Emphasis detection
The app reads each song’s lyrics at analyze time and asks the local Qwen LLM to identify emphasized lines (hooks, drops, big lyrical beats). At render time, the per-style effects engine pulls back during emphasis and cranks above its style baseline outside emphasis. The visible result: emphasized lyrics land cleanly with subdued motion; connective bars feel kinetic and dramatic.
How it works
-
Analyze time — the song’s lyrics (with Whisper-aligned per-line timestamps) are sent to a single Qwen call. The LLM returns
{"emphasis_lines": [3, 4, 12, 13, 25]}. Consecutive lines are grouped into intervals; boundaries are snapped to nearby bass-onset peaks/valleys (within ±0.5s) so emphasis windows align to musical phrasing instead of mid-syllable. -
Cached — result lives at
<song-dir>/emphasis.json. Subsequent renders reuse it. The cache is invalidated when you save new lyrics for the song. -
Render time — the effects composer reads
emphasis.jsonand the active style’s swing config (per-stylecalm_mult/crazy_mult), then weaves a time-varying multiplier into the ffmpeg filter graph. Four operators react: brightness flash, pulse, chorus pulse, zoom bump. Ken Burns and overlay operators (grain / leaks / dust) stay at their style baseline due to ffmpeg filter limitations — they form the “ambient hum” that’s relatively constant.
Per-style swing
Each style declares its own swing range. Cinematic gets gentle drama; Kinetic gets max push-pull.

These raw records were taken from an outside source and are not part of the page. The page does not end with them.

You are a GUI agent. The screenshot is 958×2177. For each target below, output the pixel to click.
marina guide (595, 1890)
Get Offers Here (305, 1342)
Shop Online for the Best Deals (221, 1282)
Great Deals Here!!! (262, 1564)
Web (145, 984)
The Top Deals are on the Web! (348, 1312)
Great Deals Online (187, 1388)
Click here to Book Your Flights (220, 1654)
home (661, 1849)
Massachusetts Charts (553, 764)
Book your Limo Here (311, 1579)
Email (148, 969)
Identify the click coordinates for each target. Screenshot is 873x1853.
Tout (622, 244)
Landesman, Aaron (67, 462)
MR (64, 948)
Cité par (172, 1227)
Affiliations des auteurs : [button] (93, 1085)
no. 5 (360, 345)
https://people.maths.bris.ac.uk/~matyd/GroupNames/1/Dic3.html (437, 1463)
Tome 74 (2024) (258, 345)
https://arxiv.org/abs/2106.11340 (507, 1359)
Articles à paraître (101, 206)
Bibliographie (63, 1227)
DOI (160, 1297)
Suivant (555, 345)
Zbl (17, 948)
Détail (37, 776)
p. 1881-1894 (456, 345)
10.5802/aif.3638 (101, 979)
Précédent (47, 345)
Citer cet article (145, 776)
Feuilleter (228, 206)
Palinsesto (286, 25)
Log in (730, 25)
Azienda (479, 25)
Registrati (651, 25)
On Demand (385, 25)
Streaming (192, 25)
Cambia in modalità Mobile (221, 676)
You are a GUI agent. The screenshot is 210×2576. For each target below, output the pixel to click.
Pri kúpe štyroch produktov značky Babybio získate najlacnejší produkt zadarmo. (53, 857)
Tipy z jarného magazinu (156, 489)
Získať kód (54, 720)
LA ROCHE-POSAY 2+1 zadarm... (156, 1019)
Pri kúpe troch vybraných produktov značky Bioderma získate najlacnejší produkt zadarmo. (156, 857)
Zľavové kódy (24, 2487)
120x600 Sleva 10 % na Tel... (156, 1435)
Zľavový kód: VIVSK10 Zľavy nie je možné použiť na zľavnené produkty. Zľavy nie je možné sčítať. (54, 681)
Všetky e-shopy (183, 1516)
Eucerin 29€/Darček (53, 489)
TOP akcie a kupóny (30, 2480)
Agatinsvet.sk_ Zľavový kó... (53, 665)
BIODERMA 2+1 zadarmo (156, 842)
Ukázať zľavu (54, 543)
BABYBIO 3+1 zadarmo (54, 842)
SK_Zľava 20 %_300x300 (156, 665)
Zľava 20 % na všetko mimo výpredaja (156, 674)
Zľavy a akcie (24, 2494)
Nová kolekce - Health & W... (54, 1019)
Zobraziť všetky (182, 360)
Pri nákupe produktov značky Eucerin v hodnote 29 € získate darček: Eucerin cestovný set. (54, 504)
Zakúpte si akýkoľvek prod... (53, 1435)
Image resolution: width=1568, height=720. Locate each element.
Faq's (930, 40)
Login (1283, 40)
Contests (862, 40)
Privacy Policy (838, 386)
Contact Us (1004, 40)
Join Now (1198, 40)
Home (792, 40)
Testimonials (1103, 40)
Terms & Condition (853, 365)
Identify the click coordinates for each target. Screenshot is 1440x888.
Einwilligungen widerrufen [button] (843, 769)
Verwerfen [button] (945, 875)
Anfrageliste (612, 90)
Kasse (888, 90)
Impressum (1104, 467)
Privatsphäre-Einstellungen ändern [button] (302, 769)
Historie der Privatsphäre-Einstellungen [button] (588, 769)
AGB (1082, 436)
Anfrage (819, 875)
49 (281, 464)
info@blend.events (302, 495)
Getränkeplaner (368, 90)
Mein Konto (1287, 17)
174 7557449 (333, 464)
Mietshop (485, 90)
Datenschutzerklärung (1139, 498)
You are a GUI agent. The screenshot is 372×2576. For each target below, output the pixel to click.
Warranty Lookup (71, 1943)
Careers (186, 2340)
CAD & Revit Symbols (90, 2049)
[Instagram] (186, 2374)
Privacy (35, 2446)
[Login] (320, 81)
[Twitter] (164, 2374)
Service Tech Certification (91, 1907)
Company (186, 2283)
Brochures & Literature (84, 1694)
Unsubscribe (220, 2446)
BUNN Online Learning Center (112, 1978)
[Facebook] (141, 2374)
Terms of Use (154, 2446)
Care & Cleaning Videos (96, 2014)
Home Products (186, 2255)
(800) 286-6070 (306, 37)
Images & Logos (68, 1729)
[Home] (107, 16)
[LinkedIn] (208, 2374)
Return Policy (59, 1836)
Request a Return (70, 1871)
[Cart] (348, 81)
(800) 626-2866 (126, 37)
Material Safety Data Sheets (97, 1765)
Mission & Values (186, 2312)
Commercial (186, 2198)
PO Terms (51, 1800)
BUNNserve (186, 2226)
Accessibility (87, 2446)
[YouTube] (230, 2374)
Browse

| Style | calm × baseline | crazy × baseline |
|---|---|---|
| Cinematic | 0.6 | 1.2 |
| Kinetic | 0.2 | 2.5 |
| Illustrated | 0.7 | 1.0 (subtle) |
| Visualizer | 0.3 | 2.0 |
The style profile defines the average vibe; the envelope swings around it.
Asymmetric ramp
Effects wind down for ~1 second BEFORE an emphasized line lands (anticipation), then hard-cut back to crazy after the emphasis ends. Music-video editor’s classic “calm before the storm” pattern.
Failure modes
- LLM error or malformed response → no emphasis intervals; render uses the static style profile (current pre-emphasis behavior). Logged as
[emphasis] failed. - Bass-onset data missing → boundary snap is a no-op; intervals use raw lyric timestamps.
Known limitations
- Ken Burns motion is currently static — ffmpeg’s
zoompanfilter parser splits on commas in itsz=parameter before reaching the eval engine, so the multi-comma envelope expressions (if(between(t,a,b),X,Y)) cause Eval errors. The other 4 envelope-aware operators useeq=andscale=filters which handle multi-comma expressions correctly. Ken Burns intensity-during-emphasis is on the future-enhancement list; the visible effect is mostly carried by beat-sync flashes, brightness pulse, chorus pulse, and zoom bumps. - Overlay opacity is static —
grain_overlay,leaks_overlay,dust_overlayuse ffmpeg’sblendfilter which requires a literalall_opacity=value. Overlays form the ambient hum that doesn’t swing with emphasis.
No UI in v1
There’s no review or override panel for v1 — the LLM picks emphasis lines once at analyze time, and the result drives the next render. Diagnostic logs ([emphasis] cached <N> intervals for <song>) let you confirm what was selected.